When Christmas Comes Early: Connection in Quarantine
With families stuck at home, Costco being the only outing in the foreseeable future, it’s as if the holidays have already arrived and it’s barely Spring. Except gifts are in the form of toilet paper and hand-sanitizer and family time isn’t something that has been prepared for, but more forced upon us. It’s ironic that while we await for those few short weeks off around the holidays for quality family time and relief from daily obligations, after just a week or so we are wishing the kids would go back to school and that we had even just one work email to feel that surge in sense of purpose that has become so dearly missed. It is only natural that relationships with people we care about the most would take on the brunt of the personal stress, frustration, boredom, and anxiety each of us encounter in these unpredictable times.
“This time of isolation could be a period of great growth or great struggle in your relationship,” suggest author John Tierney and social psychologist Roy F. Baumeister (The Atlantic, 2020). In a society very much entranced with better, faster, and now, to slow down and re-adjust to a new sense of normalcy can feel foreign and uncomfortable. A few things may be useful for maintaining some sense of sanity include (but are not limited to): self-care, intentionality in relationships, and shift in perspective.
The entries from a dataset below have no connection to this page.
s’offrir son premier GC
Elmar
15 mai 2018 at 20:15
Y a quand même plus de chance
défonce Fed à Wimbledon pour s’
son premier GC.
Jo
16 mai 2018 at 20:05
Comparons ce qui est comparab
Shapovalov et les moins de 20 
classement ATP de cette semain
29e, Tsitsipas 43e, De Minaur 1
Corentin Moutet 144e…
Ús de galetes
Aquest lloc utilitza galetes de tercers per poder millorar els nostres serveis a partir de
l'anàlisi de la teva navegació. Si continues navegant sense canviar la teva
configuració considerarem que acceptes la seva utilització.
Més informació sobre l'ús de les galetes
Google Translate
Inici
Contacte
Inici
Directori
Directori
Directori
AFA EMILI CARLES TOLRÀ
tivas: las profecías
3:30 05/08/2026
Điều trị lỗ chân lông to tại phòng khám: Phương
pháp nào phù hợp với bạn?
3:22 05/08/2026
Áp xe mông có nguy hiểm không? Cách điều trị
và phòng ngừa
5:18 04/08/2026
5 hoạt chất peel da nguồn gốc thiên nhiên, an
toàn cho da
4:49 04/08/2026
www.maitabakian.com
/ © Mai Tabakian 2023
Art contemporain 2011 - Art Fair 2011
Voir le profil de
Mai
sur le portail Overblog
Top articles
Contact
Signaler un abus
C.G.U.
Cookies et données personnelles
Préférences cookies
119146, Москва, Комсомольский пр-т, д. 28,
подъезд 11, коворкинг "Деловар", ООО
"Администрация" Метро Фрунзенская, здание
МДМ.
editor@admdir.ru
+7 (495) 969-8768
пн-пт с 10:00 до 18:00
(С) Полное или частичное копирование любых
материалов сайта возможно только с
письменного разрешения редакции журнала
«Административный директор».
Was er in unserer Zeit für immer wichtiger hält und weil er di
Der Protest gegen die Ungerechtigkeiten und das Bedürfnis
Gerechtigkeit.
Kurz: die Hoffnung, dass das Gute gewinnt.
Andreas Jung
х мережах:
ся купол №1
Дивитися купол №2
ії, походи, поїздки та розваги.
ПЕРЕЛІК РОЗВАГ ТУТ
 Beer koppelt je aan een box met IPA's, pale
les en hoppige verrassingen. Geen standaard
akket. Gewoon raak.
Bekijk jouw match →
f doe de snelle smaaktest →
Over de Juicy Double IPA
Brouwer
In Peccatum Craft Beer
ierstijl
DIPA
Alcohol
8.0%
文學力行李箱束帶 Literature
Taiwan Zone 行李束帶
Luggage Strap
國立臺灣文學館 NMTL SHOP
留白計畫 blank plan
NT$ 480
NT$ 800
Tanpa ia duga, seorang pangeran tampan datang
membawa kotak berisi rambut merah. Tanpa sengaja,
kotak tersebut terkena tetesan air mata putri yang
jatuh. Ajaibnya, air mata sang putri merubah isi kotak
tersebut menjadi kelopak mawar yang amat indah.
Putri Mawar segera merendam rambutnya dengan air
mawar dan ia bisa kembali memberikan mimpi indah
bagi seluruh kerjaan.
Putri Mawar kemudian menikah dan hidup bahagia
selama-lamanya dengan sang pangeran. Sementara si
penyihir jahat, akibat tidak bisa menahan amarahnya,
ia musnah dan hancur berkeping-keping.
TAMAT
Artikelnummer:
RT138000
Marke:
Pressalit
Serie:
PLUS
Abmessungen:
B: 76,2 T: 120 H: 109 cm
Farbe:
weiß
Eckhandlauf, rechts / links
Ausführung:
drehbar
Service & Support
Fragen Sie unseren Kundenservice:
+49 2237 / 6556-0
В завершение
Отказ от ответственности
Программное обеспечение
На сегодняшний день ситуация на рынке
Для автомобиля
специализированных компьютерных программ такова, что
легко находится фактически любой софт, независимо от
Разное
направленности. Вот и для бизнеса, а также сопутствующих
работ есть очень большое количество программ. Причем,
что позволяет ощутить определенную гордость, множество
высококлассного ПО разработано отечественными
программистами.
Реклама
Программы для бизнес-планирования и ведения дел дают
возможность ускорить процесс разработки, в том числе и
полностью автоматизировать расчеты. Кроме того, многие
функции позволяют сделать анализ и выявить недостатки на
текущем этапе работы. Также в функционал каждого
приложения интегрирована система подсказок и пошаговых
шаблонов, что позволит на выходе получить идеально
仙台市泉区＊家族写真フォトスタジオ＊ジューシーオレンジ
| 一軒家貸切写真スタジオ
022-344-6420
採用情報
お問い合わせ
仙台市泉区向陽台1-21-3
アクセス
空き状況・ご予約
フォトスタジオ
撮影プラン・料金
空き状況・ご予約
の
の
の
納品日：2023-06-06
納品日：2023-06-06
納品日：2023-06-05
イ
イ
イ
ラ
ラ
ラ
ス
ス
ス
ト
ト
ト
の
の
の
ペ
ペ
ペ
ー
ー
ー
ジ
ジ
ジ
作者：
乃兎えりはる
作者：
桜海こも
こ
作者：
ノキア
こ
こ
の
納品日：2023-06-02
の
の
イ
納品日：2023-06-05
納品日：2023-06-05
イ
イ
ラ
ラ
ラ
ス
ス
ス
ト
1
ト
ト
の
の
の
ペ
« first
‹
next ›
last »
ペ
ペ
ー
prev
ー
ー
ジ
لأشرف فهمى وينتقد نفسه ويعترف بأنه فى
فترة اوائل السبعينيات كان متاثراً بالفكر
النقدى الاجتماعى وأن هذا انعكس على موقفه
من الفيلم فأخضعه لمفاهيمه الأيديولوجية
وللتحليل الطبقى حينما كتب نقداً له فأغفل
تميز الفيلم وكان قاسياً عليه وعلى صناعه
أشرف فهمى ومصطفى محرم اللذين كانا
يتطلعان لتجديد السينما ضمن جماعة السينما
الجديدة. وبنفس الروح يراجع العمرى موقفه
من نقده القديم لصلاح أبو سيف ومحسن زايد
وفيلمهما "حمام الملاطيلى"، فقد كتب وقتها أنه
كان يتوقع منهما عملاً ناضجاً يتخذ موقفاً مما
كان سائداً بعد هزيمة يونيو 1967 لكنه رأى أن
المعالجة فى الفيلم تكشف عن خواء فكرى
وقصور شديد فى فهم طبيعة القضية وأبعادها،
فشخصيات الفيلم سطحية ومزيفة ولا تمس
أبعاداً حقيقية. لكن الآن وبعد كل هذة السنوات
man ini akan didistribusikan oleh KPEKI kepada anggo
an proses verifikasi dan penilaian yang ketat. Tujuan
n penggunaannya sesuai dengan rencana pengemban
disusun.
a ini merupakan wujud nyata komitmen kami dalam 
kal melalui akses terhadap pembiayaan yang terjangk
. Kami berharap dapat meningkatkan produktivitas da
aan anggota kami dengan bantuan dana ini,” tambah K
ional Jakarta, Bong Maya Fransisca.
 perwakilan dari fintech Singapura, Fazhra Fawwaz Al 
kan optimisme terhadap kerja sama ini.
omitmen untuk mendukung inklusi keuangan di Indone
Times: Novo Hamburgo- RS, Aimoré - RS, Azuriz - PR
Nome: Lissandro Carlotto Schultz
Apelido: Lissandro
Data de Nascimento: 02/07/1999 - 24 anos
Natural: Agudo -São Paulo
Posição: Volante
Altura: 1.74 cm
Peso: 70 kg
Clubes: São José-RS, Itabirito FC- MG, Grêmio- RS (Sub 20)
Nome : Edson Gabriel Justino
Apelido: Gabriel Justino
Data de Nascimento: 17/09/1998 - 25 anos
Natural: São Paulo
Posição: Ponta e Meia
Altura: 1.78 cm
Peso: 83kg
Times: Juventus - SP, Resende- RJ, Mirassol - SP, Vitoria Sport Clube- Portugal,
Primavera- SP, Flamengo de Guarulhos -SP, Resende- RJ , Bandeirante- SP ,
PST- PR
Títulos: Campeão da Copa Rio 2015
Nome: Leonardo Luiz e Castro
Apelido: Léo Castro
If you are a caregiver, parent/guardian, healthcare professional, or 2 on the Enneagram, taking care of others may come more naturally to you than recognizing your own needs or wants. Now, more than ever, effective self-care is extremely important. This may look like alone time and privacy, setting boundaries to maintain felt-safety, sticking to routines (or creating new ones), and taking space – literal and emotional – for self.
Intentionality within relationships may seem tiresome, yet crucial, as we all process and respond to stress differently. Be mindful of your needs, and the needs of others. Gratitude, willingness, and positivity may serve you well at this time where inner strength and mental fortitude are priceless. Strive to be honest and open; yet, know that you do not need to save the world’s – or your marriage’s – problems while stuck under the same roof for weeks on end.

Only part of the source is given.